Un autre membre du groupement interrogé ne cache pas son exaspération du fait de cette situation sidérante selon ses propos ayant entrainée l’arrêt de toutes ses opérations depuis une dizaine de jours. « L’excès est la cousine germaine de la folie dit un proverbe Afar. Aboubaker Omar Hadi veut à tout prix rendre l’âme à une entreprise qui ne génère pas loin de dix milliards de nos francs de chiffre d’affaire annuel, et dont les membres emplois plus d’un millier de personnes pour prétendument un rendez-vous manqué. Encore une de ces abberations. A quoi rime cette mascarade ? Il faut que l’on reprenne nos esprits et que l’on calme le jeu. Je ne veux pas tirer le diable par la queue mais tout de même un enfant de dix ans peut comprendre que cette opération de diabolisation de l’ATD pour mise en danger de son personnel, avec des accusations reposant sur rien si ce n’est un rendez-vous manqué est une sacrée tromperie. ESL doit des millions de dollars à l’ATD, comment allons-nous récupérer notre argent de la partie Éthiopienne ? Le Regroupement des Transitaires Autonomes (RTA) n’a que trois ans d’existence, il ne dispose ni de l’assisse financière, ni de l’expertise et encore moins de l’expérience des responsables du bureau de l’ATD. Pourquoi vouloir tuer dans l’œuf un extraordinaire outil logistique au service du pays pour des raisons qui nous paraissent obscurs ? Quelle image veut donner le président de l’Autorité des ports et des zones franches Aboubaker Omar Hadi à notre pays : une contrée ou le climat des affaires n’est sain ? Il y a vraiment de quoi se demander si l’on n’est dans une patrie ou une tanière ! Tout cela m’écœure et me donne envie de tout brader et d’aller voir ailleurs.
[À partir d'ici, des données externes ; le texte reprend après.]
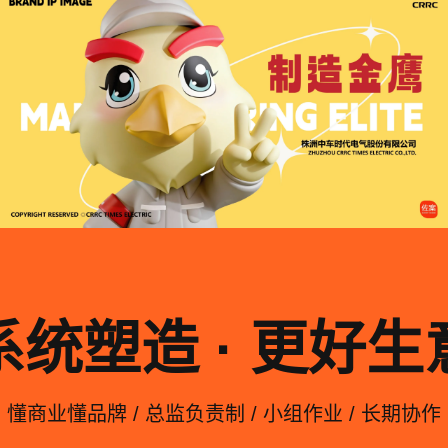
系统塑造 · 更好生
懂商业懂品牌 / 总监负责制 / 小组作业 / 长期协作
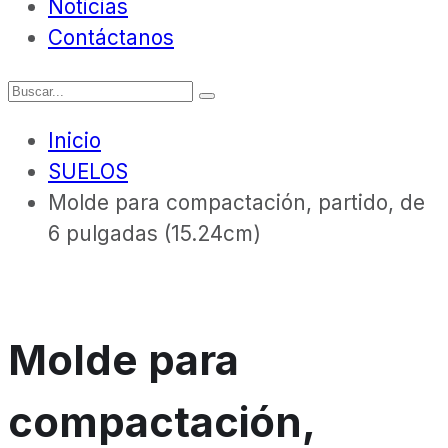
Noticias
Contáctanos
Inicio
SUELOS
Molde para compactación, partido, de
6 pulgadas (15.24cm)
Molde para
compactación,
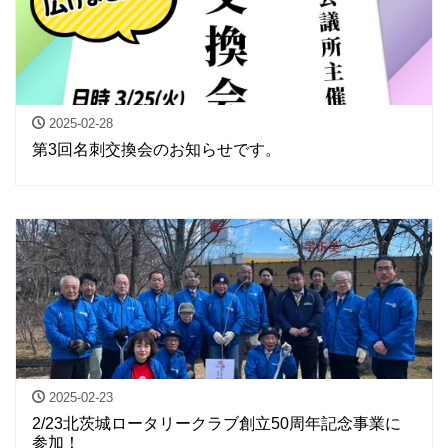
2025-02-28
第3回名刺交換会のお知らせです。
2025-02-23
2/23北茨城ロータリークラブ創立50周年記念事業に
参加！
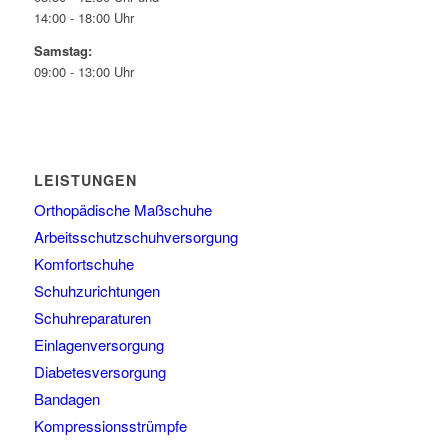
14:00 - 18:00 Uhr
Samstag:
09:00 - 13:00 Uhr
LEISTUNGEN
Orthopädische Maßschuhe
Arbeitsschutzschuhversorgung
Komfortschuhe
Schuhzurichtungen
Schuhreparaturen
Einlagenversorgung
Diabetesversorgung
Bandagen
Kompressionsstrümpfe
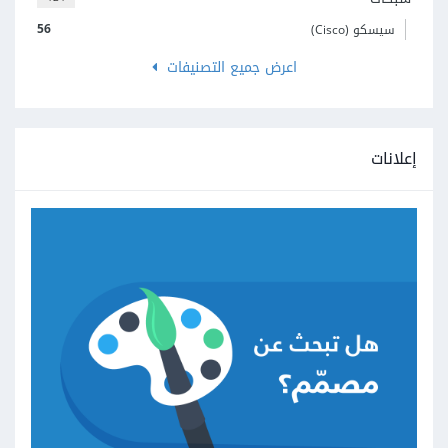
56
سيسكو (Cisco)
اعرض جميع التصنيفات
إعلانات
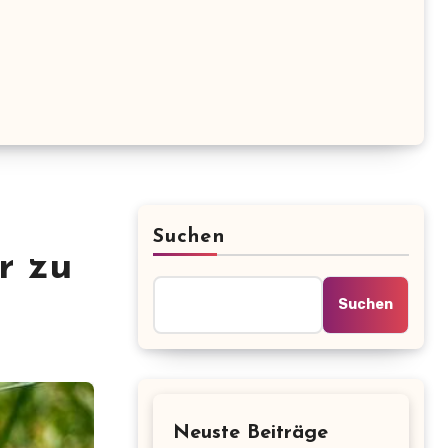
Suchen
r zu
Suchen
Neuste Beiträge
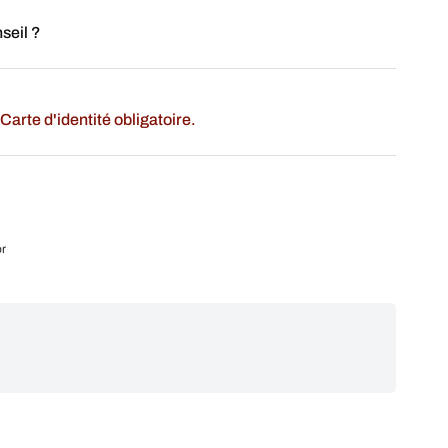
seil ?
Carte d'identité obligatoire.
r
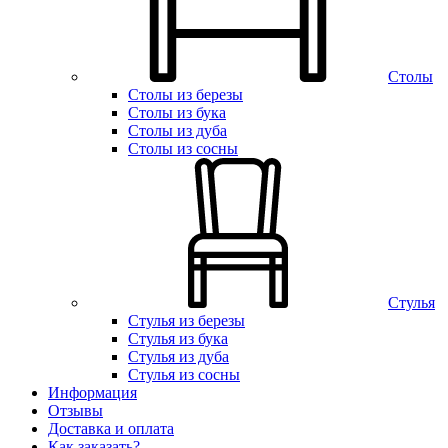
Столы
Столы из березы
Столы из бука
Столы из дуба
Столы из сосны
Стулья
Стулья из березы
Стулья из бука
Стулья из дуба
Стулья из сосны
Информация
Отзывы
Доставка и оплата
Как заказать?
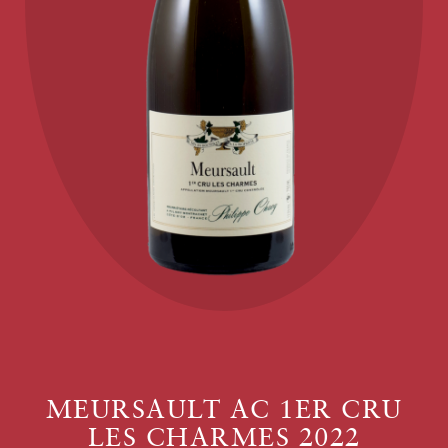
MEURSAULT AC 1ER CRU
LES CHARMES 2022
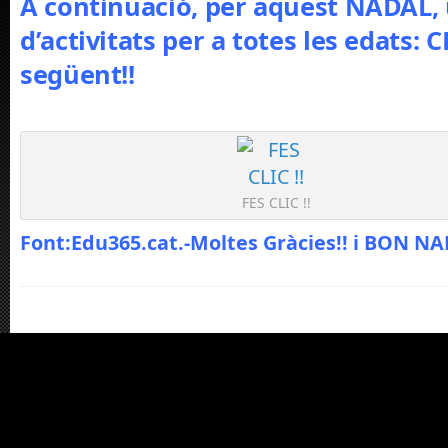
A continuació, per aquest NADAL,
d’activitats per a totes les edats: 
següent!!
FES CLIC !!
Font:Edu365.cat.-Moltes Gràcies!! i BON NAD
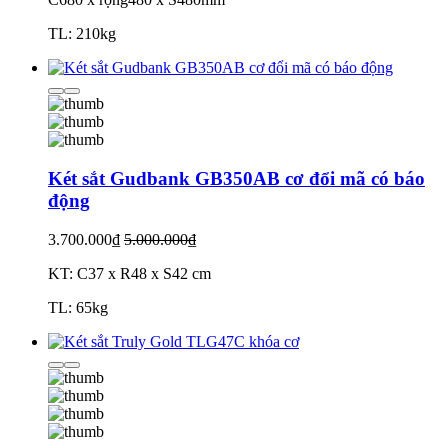
TL: 210kg
Két sắt Gudbank GB350AB cơ đổi mã có báo
động
3.700.000₫
5.000.000₫
KT: C37 x R48 x S42 cm
TL: 65kg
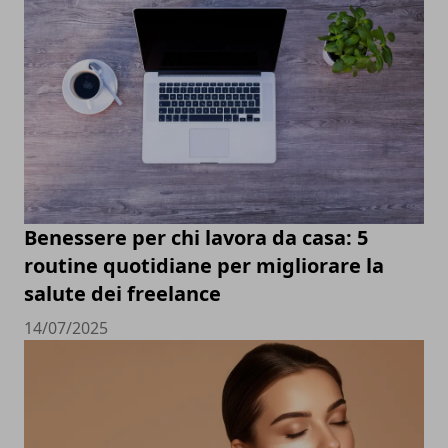
Benessere per chi lavora da casa: 5
routine quotidiane per migliorare la
salute dei freelance
14/07/2025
Après on s’étonne que les djiboutiens investissent leur argent au Canada, en Turquie, où, à Dubaï. Ici, c’est l’incertitude qui règne, vous pouvez bâtir une belle réussite, mettre tous vos efforts à l’ouvrage, et vous retrouvez un beau matin plus que la chemise sur le dos. » Bref, on pourrait résumer cette plaidoirie par un dicton, ici « l’occasion fait le larron »… Les membres de l’ATD, bien que dépités, ne veulent pas se résigner à baisser le rideau.